Już prawie mamy weekend, ale zanim zaczniemy słodkie leniuchowanie, pogimnastykujmy się trochę w domu:
Zmarzluchy – w dowolnej pozycji dziecko rozgrzewa zmarznięte na mrozie części ciała: pociera dłonią o dłoń, dłońmi o stopy, stopą o kolano itd.
Kula ze śniegu – dziecko leży na dywanie. Kiedy usłyszy hasło „kula”, zwija ciało do pozycji kulki. Na hasło „śnieg”, rozluźnia się, rozwijając ciało do wyjściowej pozycji.
Spacer po śniegu – dziecko porusza się przy dźwiękach rytmicznej muzyki, wyobrażając sobie, że przedziera się przez wysoką, śniegową zaspę, ślizga się po ubitym śniegu, tańczy na delikatnym śniegowym puchu itd.
Toczenie śniegowej kuli – kiedy gra muzyka, dziecko turla przed sobą śniegową kulę (np. uformowaną z gazety). Gdy ucichnie, odpoczywa. Kiedy znów usłyszy muzykę, wraca do turlania.
Rzut śnieżkami – dziecko na niby rzuca śnieżkami – na przemiennie: dużymi i ciężkimi oraz małymi i lekkimi; bardzo wolno i precyzyjnie oraz szybko i energicznie.

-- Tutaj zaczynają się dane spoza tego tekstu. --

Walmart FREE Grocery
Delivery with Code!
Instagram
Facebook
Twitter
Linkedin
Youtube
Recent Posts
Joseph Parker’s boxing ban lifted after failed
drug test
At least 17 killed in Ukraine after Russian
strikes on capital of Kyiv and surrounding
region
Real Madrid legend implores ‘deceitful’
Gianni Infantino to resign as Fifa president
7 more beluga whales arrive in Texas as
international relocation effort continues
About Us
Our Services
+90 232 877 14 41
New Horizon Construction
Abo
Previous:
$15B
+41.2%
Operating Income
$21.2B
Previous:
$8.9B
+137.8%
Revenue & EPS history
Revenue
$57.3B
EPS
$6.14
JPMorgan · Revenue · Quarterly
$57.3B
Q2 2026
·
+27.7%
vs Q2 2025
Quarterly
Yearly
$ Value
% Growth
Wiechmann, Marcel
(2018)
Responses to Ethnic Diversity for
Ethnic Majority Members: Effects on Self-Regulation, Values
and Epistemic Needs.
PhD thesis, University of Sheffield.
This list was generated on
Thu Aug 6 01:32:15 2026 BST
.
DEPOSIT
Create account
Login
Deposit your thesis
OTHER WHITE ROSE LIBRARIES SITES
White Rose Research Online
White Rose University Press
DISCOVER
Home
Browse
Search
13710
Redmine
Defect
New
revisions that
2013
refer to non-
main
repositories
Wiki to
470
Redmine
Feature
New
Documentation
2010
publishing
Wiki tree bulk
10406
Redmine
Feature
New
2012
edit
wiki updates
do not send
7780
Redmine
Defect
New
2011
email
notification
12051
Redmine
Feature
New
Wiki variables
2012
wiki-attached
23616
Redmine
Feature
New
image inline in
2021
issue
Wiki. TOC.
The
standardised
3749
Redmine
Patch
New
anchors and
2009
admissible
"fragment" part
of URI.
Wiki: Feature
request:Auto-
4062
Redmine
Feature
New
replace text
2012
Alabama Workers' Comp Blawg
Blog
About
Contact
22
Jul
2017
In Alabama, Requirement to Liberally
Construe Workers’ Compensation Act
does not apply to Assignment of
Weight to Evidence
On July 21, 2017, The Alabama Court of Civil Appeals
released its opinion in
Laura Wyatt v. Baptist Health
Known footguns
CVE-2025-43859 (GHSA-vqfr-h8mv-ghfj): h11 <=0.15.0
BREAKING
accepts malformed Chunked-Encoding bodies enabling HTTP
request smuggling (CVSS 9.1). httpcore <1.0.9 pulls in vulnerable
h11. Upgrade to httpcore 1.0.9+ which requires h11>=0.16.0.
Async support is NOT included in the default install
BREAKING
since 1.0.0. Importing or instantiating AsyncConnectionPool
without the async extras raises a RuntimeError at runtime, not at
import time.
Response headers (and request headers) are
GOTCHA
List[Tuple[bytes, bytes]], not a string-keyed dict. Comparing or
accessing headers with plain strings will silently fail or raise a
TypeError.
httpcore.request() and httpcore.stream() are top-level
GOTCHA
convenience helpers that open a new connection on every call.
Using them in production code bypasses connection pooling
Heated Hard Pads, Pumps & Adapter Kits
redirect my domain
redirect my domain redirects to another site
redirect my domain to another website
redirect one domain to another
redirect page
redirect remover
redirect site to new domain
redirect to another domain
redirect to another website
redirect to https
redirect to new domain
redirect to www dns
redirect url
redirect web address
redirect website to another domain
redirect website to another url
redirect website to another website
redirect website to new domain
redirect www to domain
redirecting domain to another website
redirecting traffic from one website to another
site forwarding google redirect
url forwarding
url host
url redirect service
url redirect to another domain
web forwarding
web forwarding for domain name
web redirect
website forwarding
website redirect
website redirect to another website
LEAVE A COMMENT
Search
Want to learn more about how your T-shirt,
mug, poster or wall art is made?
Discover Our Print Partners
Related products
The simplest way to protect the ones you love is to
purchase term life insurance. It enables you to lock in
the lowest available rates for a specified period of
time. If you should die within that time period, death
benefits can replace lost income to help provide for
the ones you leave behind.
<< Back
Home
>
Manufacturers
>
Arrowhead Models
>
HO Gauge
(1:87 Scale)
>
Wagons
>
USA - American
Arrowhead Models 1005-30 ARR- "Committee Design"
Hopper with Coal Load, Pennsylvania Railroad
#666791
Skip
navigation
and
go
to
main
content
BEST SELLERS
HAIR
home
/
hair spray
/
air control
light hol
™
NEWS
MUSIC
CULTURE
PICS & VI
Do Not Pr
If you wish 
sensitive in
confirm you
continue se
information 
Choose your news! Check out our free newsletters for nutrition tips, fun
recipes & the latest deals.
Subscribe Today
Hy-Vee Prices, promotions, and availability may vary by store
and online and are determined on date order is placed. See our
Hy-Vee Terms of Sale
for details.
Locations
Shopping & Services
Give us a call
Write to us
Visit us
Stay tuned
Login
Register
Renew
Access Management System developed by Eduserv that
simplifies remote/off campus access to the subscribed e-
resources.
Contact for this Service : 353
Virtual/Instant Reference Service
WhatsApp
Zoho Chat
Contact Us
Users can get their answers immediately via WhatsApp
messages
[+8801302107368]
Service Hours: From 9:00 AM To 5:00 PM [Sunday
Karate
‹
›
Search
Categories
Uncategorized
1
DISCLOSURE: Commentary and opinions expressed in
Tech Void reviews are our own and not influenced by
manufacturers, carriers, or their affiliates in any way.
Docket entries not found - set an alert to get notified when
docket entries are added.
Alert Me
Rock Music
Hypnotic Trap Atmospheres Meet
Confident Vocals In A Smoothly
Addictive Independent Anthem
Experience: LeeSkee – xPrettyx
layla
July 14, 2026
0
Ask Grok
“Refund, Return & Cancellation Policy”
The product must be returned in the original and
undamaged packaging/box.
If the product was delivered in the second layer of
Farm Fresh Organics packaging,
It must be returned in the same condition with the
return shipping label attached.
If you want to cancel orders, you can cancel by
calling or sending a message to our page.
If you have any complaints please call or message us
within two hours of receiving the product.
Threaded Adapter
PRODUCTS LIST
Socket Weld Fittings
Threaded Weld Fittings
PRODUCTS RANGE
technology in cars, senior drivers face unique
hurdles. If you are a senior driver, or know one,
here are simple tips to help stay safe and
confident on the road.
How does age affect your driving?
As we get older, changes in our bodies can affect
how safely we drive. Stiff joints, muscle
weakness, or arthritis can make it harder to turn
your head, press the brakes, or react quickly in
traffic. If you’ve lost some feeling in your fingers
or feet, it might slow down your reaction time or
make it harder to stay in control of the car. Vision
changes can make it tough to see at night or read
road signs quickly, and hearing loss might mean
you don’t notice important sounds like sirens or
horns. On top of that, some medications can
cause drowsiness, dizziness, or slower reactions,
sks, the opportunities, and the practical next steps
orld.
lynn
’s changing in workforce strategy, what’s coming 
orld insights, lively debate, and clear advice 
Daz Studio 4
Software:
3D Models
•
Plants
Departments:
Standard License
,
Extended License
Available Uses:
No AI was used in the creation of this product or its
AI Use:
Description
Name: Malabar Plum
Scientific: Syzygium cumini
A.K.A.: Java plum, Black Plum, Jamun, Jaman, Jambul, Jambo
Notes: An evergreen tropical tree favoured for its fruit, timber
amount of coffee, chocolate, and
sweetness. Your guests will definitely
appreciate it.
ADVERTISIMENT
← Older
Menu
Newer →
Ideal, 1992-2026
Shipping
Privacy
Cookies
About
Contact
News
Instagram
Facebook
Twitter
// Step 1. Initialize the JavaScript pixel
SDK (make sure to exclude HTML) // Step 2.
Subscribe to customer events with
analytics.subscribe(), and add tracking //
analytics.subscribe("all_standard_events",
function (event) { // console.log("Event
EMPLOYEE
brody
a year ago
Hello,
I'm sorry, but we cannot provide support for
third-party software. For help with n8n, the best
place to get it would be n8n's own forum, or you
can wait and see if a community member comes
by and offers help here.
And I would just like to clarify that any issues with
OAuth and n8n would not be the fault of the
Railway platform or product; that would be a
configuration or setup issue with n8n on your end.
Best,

Orzeł na śniegu – dziecko leży na dywanie, wyciąga dłonie i stopy jak najdalej od tułowia. Wyprostowanymi nogami i rękami porusza tak, by „narysować” orzełka.
Zaśpiewaj piosenkę „Little snowflake”. Na pewno pamiętasz nasz śnieżynkowy taniec 🙂
Miłego weekendu!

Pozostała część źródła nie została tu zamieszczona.